*Task brief*: Write only the number of lines in the data that include the word "trận".

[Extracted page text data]
= = =
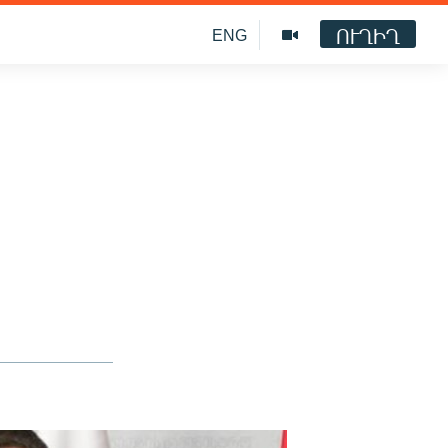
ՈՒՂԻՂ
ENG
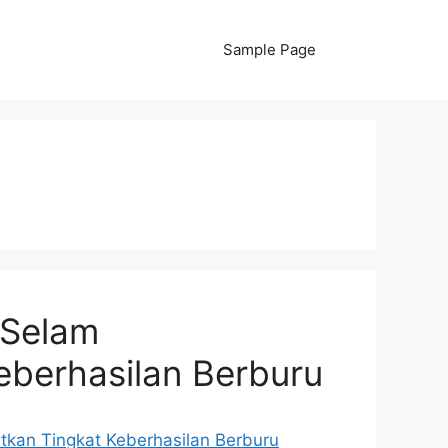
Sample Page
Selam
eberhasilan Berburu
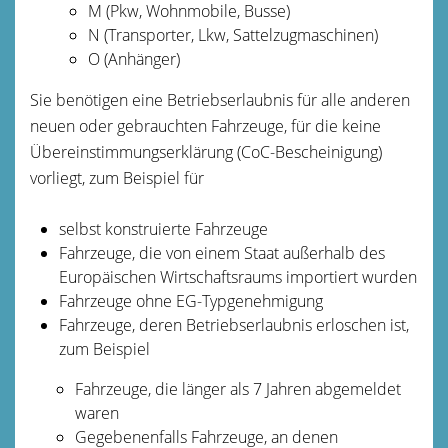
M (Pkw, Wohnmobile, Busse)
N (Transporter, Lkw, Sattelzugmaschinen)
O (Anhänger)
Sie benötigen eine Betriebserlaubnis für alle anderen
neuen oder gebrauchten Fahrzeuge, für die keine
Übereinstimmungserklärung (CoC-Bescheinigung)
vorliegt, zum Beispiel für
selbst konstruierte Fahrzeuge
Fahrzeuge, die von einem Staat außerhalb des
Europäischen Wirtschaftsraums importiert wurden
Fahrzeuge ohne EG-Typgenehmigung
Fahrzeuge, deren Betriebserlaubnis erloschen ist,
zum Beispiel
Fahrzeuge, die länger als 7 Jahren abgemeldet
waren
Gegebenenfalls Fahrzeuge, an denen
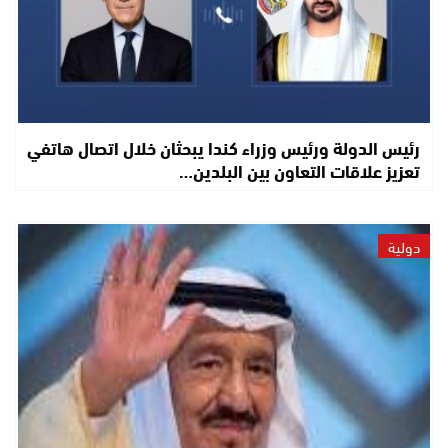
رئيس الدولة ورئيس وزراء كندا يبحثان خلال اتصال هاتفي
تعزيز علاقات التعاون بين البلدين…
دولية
= = =
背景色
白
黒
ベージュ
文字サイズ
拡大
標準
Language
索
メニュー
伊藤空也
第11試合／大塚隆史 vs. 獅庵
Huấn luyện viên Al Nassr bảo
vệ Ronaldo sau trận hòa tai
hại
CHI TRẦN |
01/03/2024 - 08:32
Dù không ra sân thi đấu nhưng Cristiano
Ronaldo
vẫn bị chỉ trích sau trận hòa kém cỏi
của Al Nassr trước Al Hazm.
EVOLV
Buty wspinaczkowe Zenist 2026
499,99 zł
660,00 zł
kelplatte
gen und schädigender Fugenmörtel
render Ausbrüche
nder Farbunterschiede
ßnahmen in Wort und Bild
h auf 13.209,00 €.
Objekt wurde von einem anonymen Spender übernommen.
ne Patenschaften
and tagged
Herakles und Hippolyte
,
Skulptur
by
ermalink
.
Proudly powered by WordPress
= = =
*Solution below*: 2